▶ **EXTRACTED DATA**
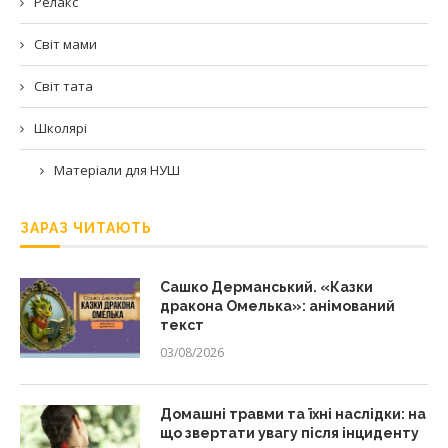
Релакс
Світ мами
Світ тата
Школярі
Матеріали для НУШ
ЗАРАЗ ЧИТАЮТЬ
Сашко Дерманський. «Казки
дракона Омелька»: анімований
текст
03/08/2026
Домашні травми та їхні наслідки: на
що звертати увагу після інциденту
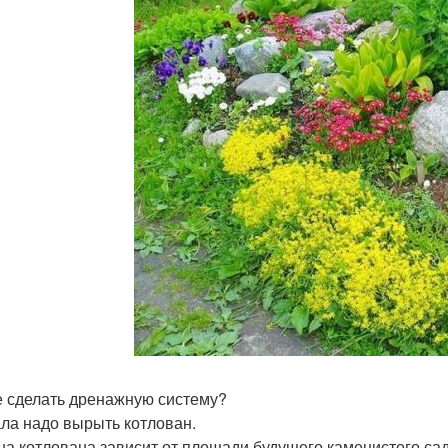
е сделать дренажную систему?
ла надо вырыть котлован.
на котлована зависит от площади будущего каменистого сада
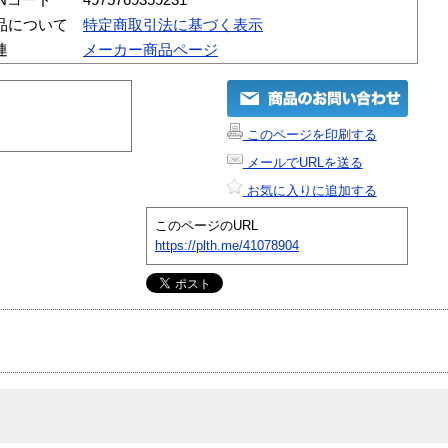
品について
特定商取引法に基づく表示
連
メーカー商品ページ
このページを印刷する
メールでURLを送る
お気に入りに追加する
このページのURL
https://plth.me/41078904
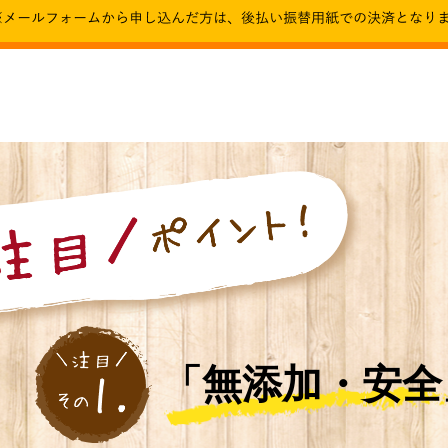
「無添加・安全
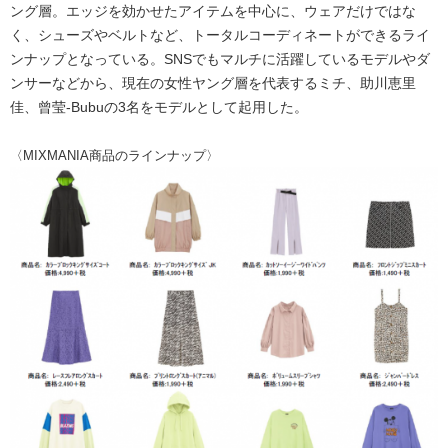
ング層。エッジを効かせたアイテムを中心に、ウェアだけではな
く、シューズやベルトなど、トータルコーディネートができるライ
ンナップとなっている。SNSでもマルチに活躍しているモデルやダ
ンサーなどから、現在の女性ヤング層を代表するミチ、助川恵里
佳、曾莹-Bubuの3名をモデルとして起用した。
〈MIXMANIA商品のラインナップ〉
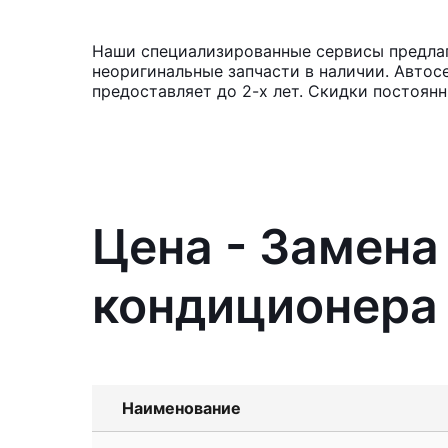
Наши специализированные сервисы предлага
неоригинальные запчасти в наличии. Автос
предоставляет до 2-х лет. Скидки постоян
Цена - Замен
кондиционера 
Наименование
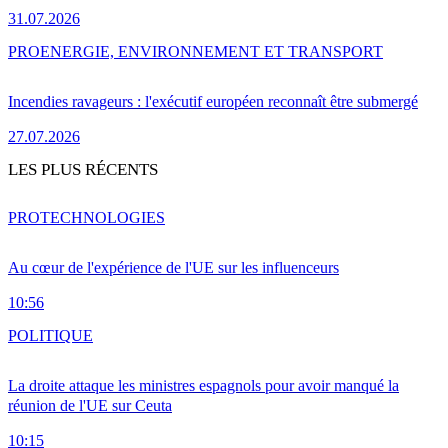
31.07.2026
PRO
ENERGIE, ENVIRONNEMENT ET TRANSPORT
Incendies ravageurs : l'exécutif européen reconnaît être submergé
27.07.2026
LES PLUS RÉCENTS
PRO
TECHNOLOGIES
Au cœur de l'expérience de l'UE sur les influenceurs
10:56
POLITIQUE
La droite attaque les ministres espagnols pour avoir manqué la
réunion de l'UE sur Ceuta
10:15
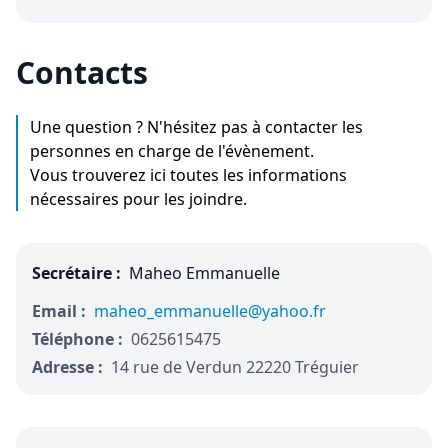
Contacts
Une question ? N'hésitez pas à contacter les
personnes en charge de l'évènement.
Vous trouverez ici toutes les informations
nécessaires pour les joindre.
Secrétaire :
Maheo Emmanuelle
Email :
maheo_emmanuelle@yahoo.fr
Téléphone :
0625615475
Adresse :
14 rue de Verdun 22220 Tréguier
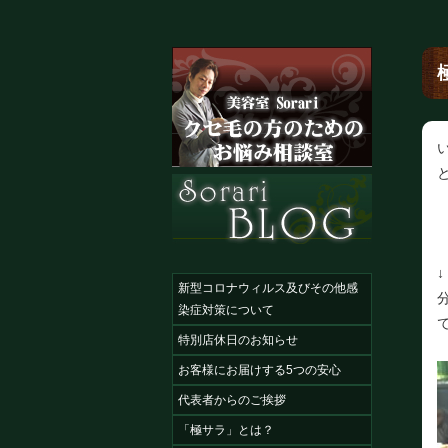
新型コロナウィルス及びその他感
染症対策について
特別店休日のお知らせ
お客様にお届けする5つの安心
代表者からのご挨拶
「極サラ」とは？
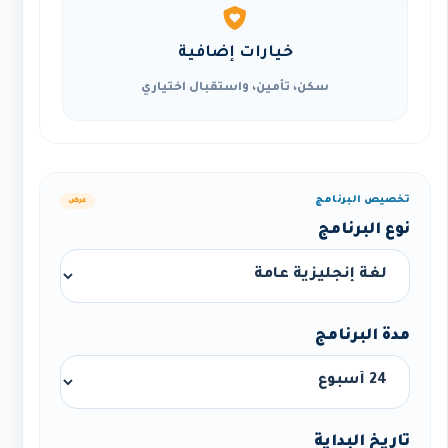
خيارات إضافية
سكن، تأمين، واستقبال اختياري
تخصيص البرنامج
عرض
نوع البرنامج
مدة البرنامج
تاريخ البداية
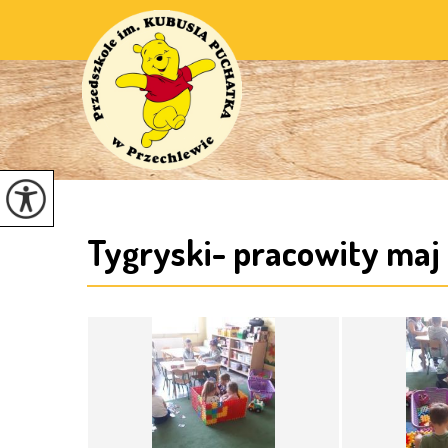
Tygryski- pracowity maj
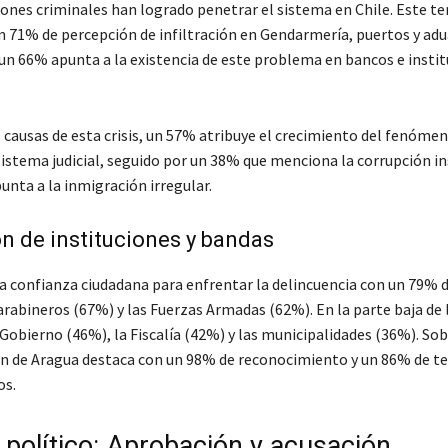
iones criminales han logrado penetrar el sistema en Chile. Este t
n 71% de percepción de infiltración en Gendarmería, puertos y adu
un 66% apunta a la existencia de este problema en bancos e insti
s causas de esta crisis, un 57% atribuye el crecimiento del fenómen
sistema judicial, seguido por un 38% que menciona la corrupción in
unta a la inmigración irregular.
n de instituciones y bandas
la confianza ciudadana para enfrentar la delincuencia con un 79% 
rabineros (67%) y las Fuerzas Armadas (62%). En la parte baja de l
Gobierno (46%), la Fiscalía (42%) y las municipalidades (36%). Sob
en de Aragua destaca con un 98% de reconocimiento y un 86% de t
os.
 político: Aprobación y acusación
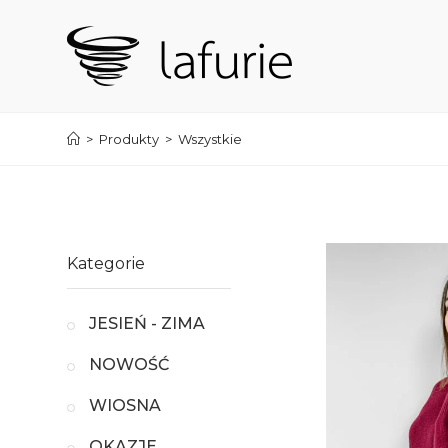
Koniec
treści
>
Produkty
>
Wszystkie
Kategorie
JESIEŃ - ZIMA
NOWOŚĆ
WIOSNA
OKAZJE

▶ **TASK REQUIREMENTS**
No pictures should appear; only the lines from the first line of the records through the line with "unta a la inmigración irregular.", both included, are to be restated word for word.

▶ **WRITTEN SOLUTION**
Релакс
Світ мами
Світ тата
Школярі
Матеріали для НУШ
ЗАРАЗ ЧИТАЮТЬ
Сашко Дерманський. «Казки
дракона Омелька»: анімований
текст
03/08/2026
Домашні травми та їхні наслідки: на
що звертати увагу після інциденту
е сделать дренажную систему?
ла надо вырыть котлован.
на котлована зависит от площади будущего каменистого сада
品について
特定商取引法に基づく表示
連
メーカー商品ページ
このページを印刷する
メールでURLを送る
お気に入りに追加する
このページのURL
https://plth.me/41078904
「無添加・安全
ング層。エッジを効かせたアイテムを中心に、ウェアだけではな
く、シューズやベルトなど、トータルコーディネートができるライ
ンナップとなっている。SNSでもマルチに活躍しているモデルやダ
ンサーなどから、現在の女性ヤング層を代表するミチ、助川恵里
佳、曾莹-Bubuの3名をモデルとして起用した。
〈MIXMANIA商品のラインナップ〉
Наши специализированные сервисы предлага
неоригинальные запчасти в наличии. Автос
предоставляет до 2-х лет. Скидки постоян
Цена - Замен
кондиционера 
Наименование
31.07.2026
PRO
ENERGIE, ENVIRONNEMENT ET TRANSPORT
Incendies ravageurs : l'exécutif européen reconnaît être submergé
27.07.2026
LES PLUS RÉCENTS
PRO
TECHNOLOGIES
Au cœur de l'expérience de l'UE sur les influenceurs
10:56
POLITIQUE
La droite attaque les ministres espagnols pour avoir manqué la
réunion de l'UE sur Ceuta
10:15
Contacts
Une question ? N'hésitez pas à contacter les
personnes en charge de l'évènement.
Vous trouverez ici toutes les informations
nécessaires pour les joindre.
Secrétaire :
Maheo Emmanuelle
Email :
maheo_emmanuelle@yahoo.fr
Téléphone :
0625615475
Adresse :
14 rue de Verdun 22220 Tréguier
新型コロナウィルス及びその他感
染症対策について
特別店休日のお知らせ
お客様にお届けする5つの安心
代表者からのご挨拶
「極サラ」とは？
خيارات إضافية
سكن، تأمين، واستقبال اختياري
تخصيص البرنامج
عرض
نوع البرنامج
مدة البرنامج
تاريخ البداية
Tygryski- pracowity maj
iones criminales han logrado penetrar el sistema en Chile. Este t
n 71% de percepción de infiltración en Gendarmería, puertos y adu
un 66% apunta a la existencia de este problema en bancos e insti
s causas de esta crisis, un 57% atribuye el crecimiento del fenómen
sistema judicial, seguido por un 38% que menciona la corrupción in
unta a la inmigración irregular.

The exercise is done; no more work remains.